Now I just wrote that Overlay Menu is a full page overlay. That's not strictly 100% true. The Background may be set to None, Colour, Gradient or Image, so deactivating the background leaves you with just the link list when the menu button is activated. However, you can't click through the transparent overlay, so make sure that your Close button is prominent. This will take some serious planning, as the Close toggle is always the same colour as the link text.
The next settings are for the Dropdown Icons – the icons that appear next to the submenus. You may choose from Google Material Icons, Fontawesome icons, or Ion icons and you'll find options for both the open and the close icon. There is also an option to Rotate Icon when opened.
Top Level Menu Items provides the settings to format your Overlay Menu top level links. These include Font Size, Padding (Horizontal and Vertical), Vertical Spacing, Radius, Text Colour and Background Colour. The Background Colour may be set to None, Colour, or Gradient. With the exception of the Radius, the same settings apply to the Sub Level Menu Items. However, Use Top Level Colour Styles is checked by default.
The Toggle Menu settings are the next to scroll into view. By unchecking Show Toggle Text, the toggle menu will appear as a simple icon bar. By unchecking Show Toggle Icon, the bar will contain just the text. It probably doesn't make any sense to uncheck both?
The Toggle Text Font contains the same options as the Menu panel as does the Toggle Icon Font menu. The Font Size is set to 24pt by default; the Icon Size to 30pt.

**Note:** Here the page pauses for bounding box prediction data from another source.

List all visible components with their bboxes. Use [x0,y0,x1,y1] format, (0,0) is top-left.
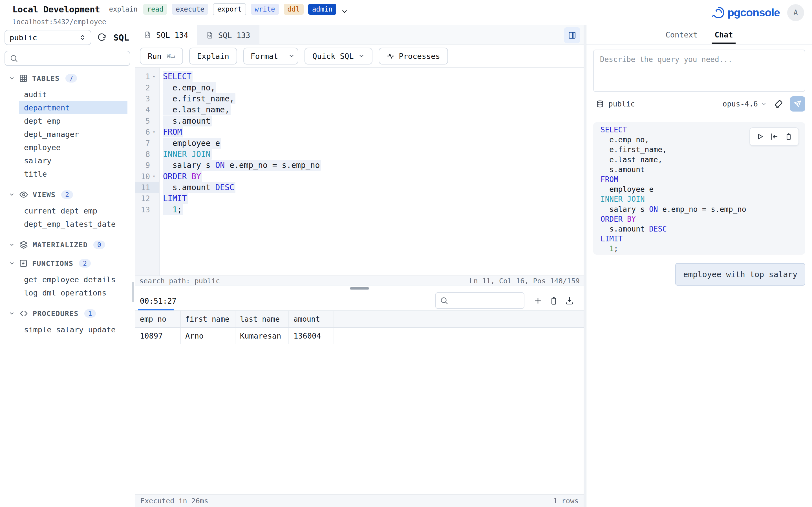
line-gutter[interactable]: 8 [135,149,159,160]
column-header-amount[interactable]: amount [289,311,334,328]
line-gutter[interactable]: 12 [135,193,159,204]
row-count: 1 rows [553,497,578,505]
fold-marker-icon[interactable]: ▾ [150,130,158,134]
send-button[interactable] [790,96,805,112]
clipboard-icon[interactable] [784,133,793,140]
sidebar-item-department[interactable]: department [19,101,128,114]
table-row[interactable]: 10897ArnoKumaresan136004 [135,328,583,344]
insert-left-icon[interactable] [770,132,778,141]
format-button[interactable]: Format [243,48,299,64]
results-search[interactable] [435,292,524,309]
line-gutter[interactable]: 7 [135,137,159,149]
editor-line[interactable]: 11 s.amount DESC [135,182,583,193]
sidebar-item-dept_emp[interactable]: dept_emp [19,114,128,128]
chat-prompt-input[interactable] [593,50,805,92]
editor-line[interactable]: 13 1; [135,204,583,215]
results-search-input[interactable] [452,296,547,305]
line-gutter[interactable]: 5 [135,115,159,126]
column-header-last_name[interactable]: last_name [235,311,289,328]
query-timer[interactable]: 00:51:27 [140,297,176,305]
table-cell[interactable]: Arno [181,328,235,344]
editor-line[interactable]: 4 e.last_name, [135,104,583,115]
sidebar-item-dept_emp_latest_date[interactable]: dept_emp_latest_date [19,217,128,231]
sidebar-section-tables[interactable]: TABLES7 [0,72,135,84]
line-gutter[interactable]: 9 [135,160,159,171]
editor-line[interactable]: 2 e.emp_no, [135,82,583,93]
sidebar-scrollbar[interactable] [132,282,134,302]
editor-line[interactable]: 1▾SELECT [135,71,583,82]
tab-context[interactable]: Context [666,25,698,44]
sidebar-item-employee[interactable]: employee [19,141,128,154]
tab-sql-133[interactable]: SQL 133 [197,25,259,45]
sidebar-item-get_employee_details[interactable]: get_employee_details [19,273,128,286]
editor-line[interactable]: 9 salary s ON e.emp_no = s.emp_no [135,160,583,171]
line-gutter[interactable]: 10▾ [135,171,159,182]
column-header-first_name[interactable]: first_name [181,311,235,328]
fold-marker-icon[interactable]: ▾ [150,74,158,79]
line-gutter[interactable]: 1▾ [135,71,159,82]
model-select[interactable]: opus-4.6 [723,100,767,108]
sidebar-search-input[interactable] [22,54,125,62]
tab-chat[interactable]: Chat [714,25,733,44]
plus-icon[interactable] [534,296,543,305]
editor-line[interactable]: 6▾FROM [135,126,583,137]
results-header-row: emp_nofirst_namelast_nameamount [135,311,583,328]
sidebar-item-salary[interactable]: salary [19,154,128,167]
processes-button[interactable]: Processes [378,48,448,64]
sidebar-section-functions[interactable]: FUNCTIONS2 [0,257,135,270]
line-gutter[interactable]: 13 [135,204,159,215]
editor-line[interactable]: 7 employee e [135,137,583,149]
sidebar-section-materialized[interactable]: MATERIALIZED0 [0,238,135,251]
refresh-icon[interactable] [97,33,107,42]
table-cell[interactable]: 136004 [289,328,334,344]
panel-divider[interactable] [583,25,587,507]
table-cell[interactable]: Kumaresan [235,328,289,344]
section-label: PROCEDURES [33,309,79,318]
sidebar-sql-toggle[interactable]: SQL [113,33,129,43]
table-cell[interactable]: 10897 [135,328,181,344]
sidebar-section-procedures[interactable]: PROCEDURES1 [0,307,135,320]
editor-line[interactable]: 8INNER JOIN [135,149,583,160]
editor-line[interactable]: 12LIMIT [135,193,583,204]
download-icon[interactable] [565,296,574,305]
sidebar-item-log_dml_operations[interactable]: log_dml_operations [19,286,128,299]
execution-time: Executed in 26ms [140,497,208,505]
connection-info[interactable]: Local Development explainreadexecuteexpo… [0,0,812,26]
sidebar-item-title[interactable]: title [19,167,128,180]
column-header-emp_no[interactable]: emp_no [135,311,181,328]
drag-handle[interactable] [350,287,369,290]
sidebar-item-dept_manager[interactable]: dept_manager [19,128,128,141]
editor-line[interactable]: 3 e.first_name, [135,93,583,104]
sidebar-item-current_dept_emp[interactable]: current_dept_emp [19,204,128,217]
play-icon[interactable] [756,133,764,140]
header-badges: explainreadexecuteexportwriteddladmin [108,3,336,15]
editor-line[interactable]: 5 s.amount [135,115,583,126]
line-gutter[interactable]: 6▾ [135,126,159,137]
fold-marker-icon[interactable]: ▾ [150,174,158,179]
sidebar-search[interactable] [4,51,130,66]
sidebar-item-audit[interactable]: audit [19,88,128,101]
line-gutter[interactable]: 3 [135,93,159,104]
schema-select[interactable]: public [4,30,91,45]
avatar[interactable]: A [787,4,804,21]
tab-sql-134[interactable]: SQL 134 [135,25,197,45]
split-panel-icon[interactable] [564,27,580,43]
sidebar-item-simple_salary_update[interactable]: simple_salary_update [19,323,128,336]
run-button[interactable]: Run ⌘↵ [140,48,183,64]
count-badge: 0 [93,240,105,249]
clipboard-icon[interactable] [549,296,558,305]
results-table: emp_nofirst_namelast_nameamount 10897Arn… [135,311,583,344]
sidebar-section-views[interactable]: VIEWS2 [0,188,135,201]
eraser-icon[interactable] [774,99,783,109]
chevron-down-icon[interactable] [341,8,348,15]
line-gutter[interactable]: 4 [135,104,159,115]
quick-sql-button[interactable]: Quick SQL [305,48,372,64]
chevron-down-icon[interactable] [285,48,298,64]
line-gutter[interactable]: 2 [135,82,159,93]
sql-editor[interactable]: 1▾SELECT2 e.emp_no,3 e.first_name,4 e.la… [135,68,583,276]
editor-line[interactable]: 10▾ORDER BY [135,171,583,182]
chat-schema-context[interactable]: public [596,100,635,108]
line-gutter[interactable]: 11 [135,182,159,193]
explain-button[interactable]: Explain [189,48,237,64]
pane-resizer[interactable] [135,286,583,291]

The bar's Fill mode is set to Auto by default, but may be set to Fill, Pixel Width, or Percentage Width. This gives you the option of having a simple icon button, or a full width menu bar, depending on your preference.
The Position is set to Fixed by default, so that the page content scrolls underneath the static bar. There is an option for Inline positioning, for when you have a link list embedded in a column. The vertical alignment can be set to Top, or Bottom, making it possible to have a menu bar at the bottom of the page. The Horizontal Alignment can be set to Left, Right, or Center.
Both the Margins and the Padding are set to 10px by default. By removing the Margins, the menu bar will align flush with the edge of the page. The button Radius is set to 4px by default, but can be set as high as 100 to allow for pill buttons or round icons buttons.
The toggle bar Text Colour is the next choice you have to make. Then the Background. The Background may be set to None, Colour, Gradient. or image. Images are scaled to fit the button width.
The same settings are available for the Hovered button, allowing you to have two different pattern states on hover, if so desired.
The next two settings are for Borders and Shadows. Both are off by default. When activated, the settings panel expands to display the styling settings.
Overlay Menu includes a separate Overlay Menu Extra Toggle stack which may be positioned anywhere on the page. The stack settings are identical to those found in the main stack. The extra stack has one advantage — you can drop it into a BWD SlideUp stack, to have it disappear when the page is scrolled.
Overlay Menu can also be set to open via any external button, clicking the next option Show External Data Link Info, will display the menu's data link id in edit mode.
The final option is labeled Experimental. It's an option to Replace Theme Menu. This may not work with all themes. But there are other stacks available that can help hide your theme's menu.
If you're tired of your standard theme menu bars, Overlay Menu is a great alternative.
Jeremy and his crew are always open to suggestions and I've been informed that an update to the stack is already in the works to include new options. I'm sure Jeremy won't mind me letting the cat out of the bag: The update will include List icons, Subtitles, the ability to hide OM at different screen sizes, Clickable Dropdown Items, a new interface for creating menus and perhaps a few other options.